Requirement
Give back every record word for word, keeping the pictures out.

Data

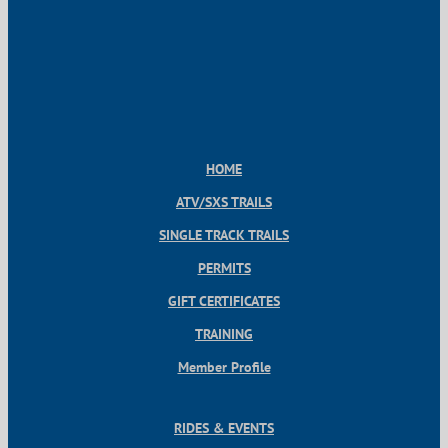
HOME
ATV/SXS TRAILS
SINGLE TRACK TRAILS
PERMITS
GIFT CERTIFICATES
TRAINING
Member Profile
RIDES & EVENTS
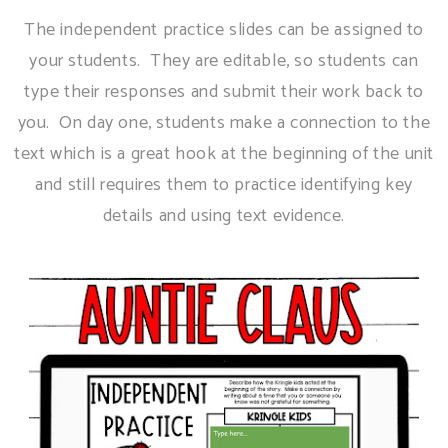
The independent practice slides can be assigned to
your students. They are editable, so students can
type their responses and submit their work back to
you. On day one, students make a connection to the
text which is a great hook at the beginning of the unit
and still requires them to practice identifying key
details and using text evidence.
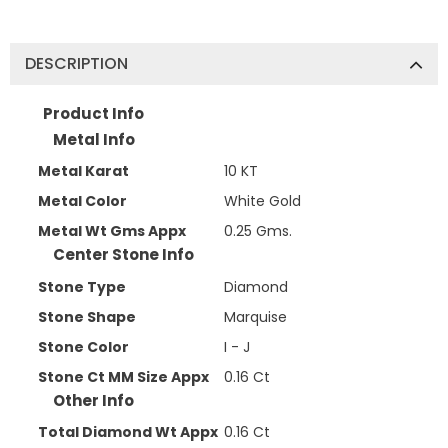
DESCRIPTION
Product Info
Metal Info
Metal Karat
10 KT
Metal Color
White Gold
Metal Wt Gms Appx
0.25 Gms.
Center Stone Info
Stone Type
Diamond
Stone Shape
Marquise
Stone Color
I - J
Stone Ct MM Size Appx
0.16 Ct
Other Info
Total Diamond Wt Appx
0.16 Ct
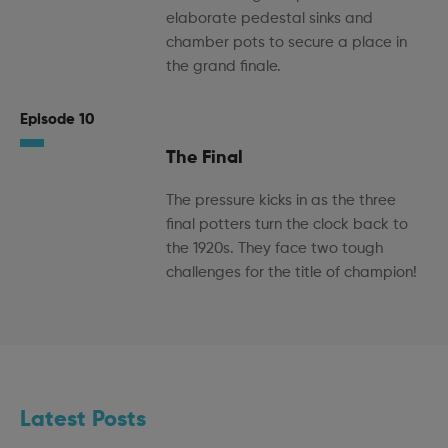
elaborate pedestal sinks and
chamber pots to secure a place in
the grand finale.
Episode 10
The Final
The pressure kicks in as the three
final potters turn the clock back to
the 1920s. They face two tough
challenges for the title of champion!
Latest Posts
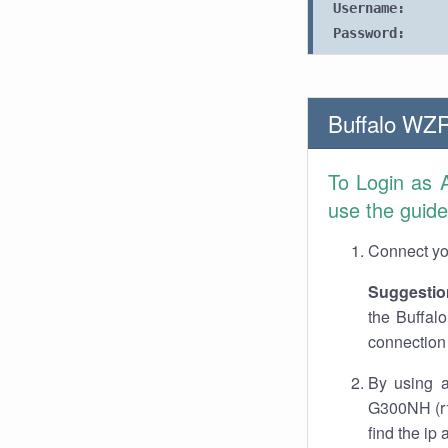
Username:
Password:
Buffalo WZ
To Login as 
use the guide
Connect you
Suggestio
the Buffal
connection 
By using a
G300NH (r1
find the ip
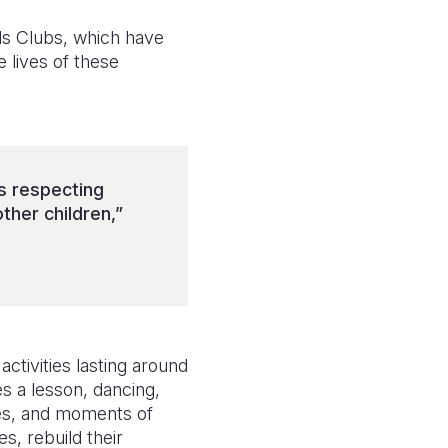
ids Clubs, which have
e lives of these
s respecting
ther children,”
ctivities lasting around
s a lesson, dancing,
ies, and moments of
s, rebuild their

Expected answer
HOME
ATV/SXS TRAILS
SINGLE TRACK TRAILS
PERMITS
GIFT CERTIFICATES
TRAINING
Member Profile
RIDES & EVENTS
The independent practice slides can be assigned to
your students. They are editable, so students can
type their responses and submit their work back to
you. On day one, students make a connection to the
text which is a great hook at the beginning of the unit
and still requires them to practice identifying key
details and using text evidence.
DESCRIPTION
Product Info
Metal Info
Metal Karat
10 KT
Metal Color
White Gold
Metal Wt Gms Appx
0.25 Gms.
Center Stone Info
Stone Type
Diamond
Stone Shape
Marquise
Stone Color
I - J
Stone Ct MM Size Appx
0.16 Ct
Other Info
Total Diamond Wt Appx
0.16 Ct
elaborate pedestal sinks and
chamber pots to secure a place in
the grand finale.
Episode 10
The Final
The pressure kicks in as the three
final potters turn the clock back to
the 1920s. They face two tough
challenges for the title of champion!
Latest Posts
Username:
Password:
Buffalo WZ
To Login as 
use the guide
Connect you
Suggestio
the Buffal
connection 
By using a
G300NH (r1
find the ip
ids Clubs, which have
e lives of these
s respecting
ther children,”
ctivities lasting around
s a lesson, dancing,
ies, and moments of
s, rebuild their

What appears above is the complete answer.